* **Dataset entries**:
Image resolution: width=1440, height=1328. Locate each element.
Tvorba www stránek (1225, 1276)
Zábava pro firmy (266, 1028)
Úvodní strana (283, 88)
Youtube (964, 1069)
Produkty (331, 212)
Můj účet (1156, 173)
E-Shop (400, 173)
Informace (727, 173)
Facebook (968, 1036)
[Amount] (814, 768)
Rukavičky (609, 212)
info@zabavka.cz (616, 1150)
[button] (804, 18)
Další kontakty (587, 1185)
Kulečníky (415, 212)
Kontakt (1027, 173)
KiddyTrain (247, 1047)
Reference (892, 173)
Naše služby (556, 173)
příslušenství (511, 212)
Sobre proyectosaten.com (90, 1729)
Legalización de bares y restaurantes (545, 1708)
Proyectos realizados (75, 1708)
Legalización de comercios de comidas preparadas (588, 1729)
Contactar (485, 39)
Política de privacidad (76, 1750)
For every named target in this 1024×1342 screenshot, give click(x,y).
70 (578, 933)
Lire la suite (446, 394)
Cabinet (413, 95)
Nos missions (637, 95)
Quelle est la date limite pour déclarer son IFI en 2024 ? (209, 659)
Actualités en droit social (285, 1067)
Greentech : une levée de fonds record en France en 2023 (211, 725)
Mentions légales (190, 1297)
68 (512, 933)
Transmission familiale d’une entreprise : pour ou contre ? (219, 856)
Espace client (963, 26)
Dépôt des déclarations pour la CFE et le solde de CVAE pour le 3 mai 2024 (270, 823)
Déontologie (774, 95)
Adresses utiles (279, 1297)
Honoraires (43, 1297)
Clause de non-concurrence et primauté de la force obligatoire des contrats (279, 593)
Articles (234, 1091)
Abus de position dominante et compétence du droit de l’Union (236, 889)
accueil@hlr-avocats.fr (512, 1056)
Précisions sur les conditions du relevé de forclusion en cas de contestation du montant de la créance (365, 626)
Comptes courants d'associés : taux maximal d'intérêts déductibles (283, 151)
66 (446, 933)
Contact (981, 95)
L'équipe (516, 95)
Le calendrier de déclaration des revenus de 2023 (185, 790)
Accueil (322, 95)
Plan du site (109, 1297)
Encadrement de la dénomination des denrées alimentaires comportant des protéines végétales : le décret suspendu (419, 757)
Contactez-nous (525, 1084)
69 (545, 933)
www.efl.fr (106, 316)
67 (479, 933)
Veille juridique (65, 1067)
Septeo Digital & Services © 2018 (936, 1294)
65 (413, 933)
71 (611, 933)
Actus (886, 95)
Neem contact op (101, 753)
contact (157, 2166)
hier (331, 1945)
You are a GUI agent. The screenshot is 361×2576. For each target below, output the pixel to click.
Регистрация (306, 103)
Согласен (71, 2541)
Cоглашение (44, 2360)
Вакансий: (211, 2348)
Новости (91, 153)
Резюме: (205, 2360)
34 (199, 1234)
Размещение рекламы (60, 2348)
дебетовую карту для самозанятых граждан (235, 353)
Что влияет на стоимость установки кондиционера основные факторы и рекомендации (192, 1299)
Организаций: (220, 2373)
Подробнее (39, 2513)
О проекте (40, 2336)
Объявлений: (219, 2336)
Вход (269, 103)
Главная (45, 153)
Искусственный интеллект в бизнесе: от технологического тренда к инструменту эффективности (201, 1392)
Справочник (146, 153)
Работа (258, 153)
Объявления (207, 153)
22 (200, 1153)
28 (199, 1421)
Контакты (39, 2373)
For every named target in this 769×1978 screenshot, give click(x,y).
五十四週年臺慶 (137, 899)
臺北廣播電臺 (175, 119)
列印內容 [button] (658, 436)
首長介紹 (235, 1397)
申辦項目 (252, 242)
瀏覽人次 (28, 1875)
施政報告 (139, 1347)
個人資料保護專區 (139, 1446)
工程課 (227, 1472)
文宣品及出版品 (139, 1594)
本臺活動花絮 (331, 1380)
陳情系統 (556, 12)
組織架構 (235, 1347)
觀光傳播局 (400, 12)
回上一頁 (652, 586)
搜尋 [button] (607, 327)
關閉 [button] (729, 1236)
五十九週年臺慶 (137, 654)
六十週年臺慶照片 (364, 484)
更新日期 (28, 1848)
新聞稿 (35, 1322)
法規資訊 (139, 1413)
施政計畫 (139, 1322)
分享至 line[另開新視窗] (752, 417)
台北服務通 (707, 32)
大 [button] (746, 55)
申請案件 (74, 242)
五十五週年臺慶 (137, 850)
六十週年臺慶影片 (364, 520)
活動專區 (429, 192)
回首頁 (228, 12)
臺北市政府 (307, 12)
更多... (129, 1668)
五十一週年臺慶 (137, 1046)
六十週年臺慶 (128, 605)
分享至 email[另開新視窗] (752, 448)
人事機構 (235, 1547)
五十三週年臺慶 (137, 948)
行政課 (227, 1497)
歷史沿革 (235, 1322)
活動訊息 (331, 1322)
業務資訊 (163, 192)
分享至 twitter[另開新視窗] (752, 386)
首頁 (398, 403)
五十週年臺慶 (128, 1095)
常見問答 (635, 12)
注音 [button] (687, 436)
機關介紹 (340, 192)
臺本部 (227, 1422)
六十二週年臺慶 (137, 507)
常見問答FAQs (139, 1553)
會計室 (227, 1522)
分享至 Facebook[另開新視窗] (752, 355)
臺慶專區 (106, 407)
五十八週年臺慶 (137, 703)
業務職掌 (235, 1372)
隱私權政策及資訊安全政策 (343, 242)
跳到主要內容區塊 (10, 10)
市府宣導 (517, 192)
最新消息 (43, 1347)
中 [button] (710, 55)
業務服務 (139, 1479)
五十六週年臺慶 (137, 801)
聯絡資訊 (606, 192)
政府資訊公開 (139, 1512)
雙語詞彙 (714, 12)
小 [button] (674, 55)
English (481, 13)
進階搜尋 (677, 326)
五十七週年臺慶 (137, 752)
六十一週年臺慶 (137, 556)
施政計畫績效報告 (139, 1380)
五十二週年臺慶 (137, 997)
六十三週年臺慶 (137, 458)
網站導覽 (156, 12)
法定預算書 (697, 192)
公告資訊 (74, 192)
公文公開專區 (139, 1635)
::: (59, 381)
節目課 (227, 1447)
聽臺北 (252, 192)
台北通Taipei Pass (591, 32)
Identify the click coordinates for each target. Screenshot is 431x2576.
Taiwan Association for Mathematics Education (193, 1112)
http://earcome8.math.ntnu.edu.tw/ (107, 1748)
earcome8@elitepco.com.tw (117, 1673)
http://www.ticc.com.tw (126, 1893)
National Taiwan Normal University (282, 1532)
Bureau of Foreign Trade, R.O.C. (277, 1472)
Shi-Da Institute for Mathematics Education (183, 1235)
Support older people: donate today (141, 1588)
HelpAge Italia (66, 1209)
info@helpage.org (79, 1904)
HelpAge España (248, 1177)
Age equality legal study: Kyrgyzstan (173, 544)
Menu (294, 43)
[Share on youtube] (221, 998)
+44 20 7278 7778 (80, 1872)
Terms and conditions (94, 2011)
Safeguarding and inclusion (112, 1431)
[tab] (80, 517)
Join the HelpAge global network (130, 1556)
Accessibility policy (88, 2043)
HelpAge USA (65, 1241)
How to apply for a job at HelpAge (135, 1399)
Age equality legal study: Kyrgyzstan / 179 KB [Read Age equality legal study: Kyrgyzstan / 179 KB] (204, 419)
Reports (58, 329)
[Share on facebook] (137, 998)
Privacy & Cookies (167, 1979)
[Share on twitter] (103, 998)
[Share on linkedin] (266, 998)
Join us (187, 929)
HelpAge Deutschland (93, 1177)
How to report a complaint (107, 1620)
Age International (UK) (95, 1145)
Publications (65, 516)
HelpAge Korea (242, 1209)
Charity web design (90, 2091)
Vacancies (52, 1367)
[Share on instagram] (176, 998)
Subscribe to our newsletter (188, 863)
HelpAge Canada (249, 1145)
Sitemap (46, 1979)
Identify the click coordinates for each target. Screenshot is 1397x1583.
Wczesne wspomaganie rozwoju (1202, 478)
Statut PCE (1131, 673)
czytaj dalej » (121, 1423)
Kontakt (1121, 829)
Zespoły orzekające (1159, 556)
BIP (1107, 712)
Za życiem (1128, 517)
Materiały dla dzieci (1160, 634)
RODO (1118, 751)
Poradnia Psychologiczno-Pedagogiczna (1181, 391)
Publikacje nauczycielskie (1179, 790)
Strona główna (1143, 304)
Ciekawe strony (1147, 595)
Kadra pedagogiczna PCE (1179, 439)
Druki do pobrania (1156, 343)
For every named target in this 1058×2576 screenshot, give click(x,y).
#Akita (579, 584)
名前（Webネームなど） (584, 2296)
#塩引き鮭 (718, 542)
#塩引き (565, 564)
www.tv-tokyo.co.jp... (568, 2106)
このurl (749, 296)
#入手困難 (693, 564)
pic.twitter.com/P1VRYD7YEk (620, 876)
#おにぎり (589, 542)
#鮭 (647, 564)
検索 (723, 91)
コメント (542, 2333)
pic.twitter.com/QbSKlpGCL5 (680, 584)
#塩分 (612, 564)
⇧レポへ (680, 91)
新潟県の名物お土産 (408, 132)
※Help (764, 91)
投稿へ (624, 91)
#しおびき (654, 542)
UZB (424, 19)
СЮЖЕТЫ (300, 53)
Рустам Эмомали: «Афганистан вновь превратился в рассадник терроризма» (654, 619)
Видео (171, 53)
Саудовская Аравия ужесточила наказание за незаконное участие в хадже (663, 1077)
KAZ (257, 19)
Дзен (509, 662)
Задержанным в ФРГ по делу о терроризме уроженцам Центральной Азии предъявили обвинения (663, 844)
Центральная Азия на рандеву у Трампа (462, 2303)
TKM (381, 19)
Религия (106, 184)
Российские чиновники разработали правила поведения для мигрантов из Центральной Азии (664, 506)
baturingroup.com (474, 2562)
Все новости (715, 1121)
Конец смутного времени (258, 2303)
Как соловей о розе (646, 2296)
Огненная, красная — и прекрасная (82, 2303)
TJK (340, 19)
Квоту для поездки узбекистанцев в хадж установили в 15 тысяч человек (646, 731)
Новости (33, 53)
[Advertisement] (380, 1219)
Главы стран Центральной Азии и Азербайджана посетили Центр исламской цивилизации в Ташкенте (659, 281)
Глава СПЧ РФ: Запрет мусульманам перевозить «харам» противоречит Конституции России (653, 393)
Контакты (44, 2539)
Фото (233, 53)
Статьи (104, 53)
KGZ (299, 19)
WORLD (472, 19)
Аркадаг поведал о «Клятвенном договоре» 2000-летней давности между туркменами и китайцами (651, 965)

* **WHAT IS BEING ASKED**: Make a list of all lines in the data that contain "every".

* **ANSWER TO THE EXERCISE**:
For every named target in this 1024×1342 screenshot, give click(x,y).
For every named target in this 769×1978 screenshot, give click(x,y).
For every named target in this 1058×2576 screenshot, give click(x,y).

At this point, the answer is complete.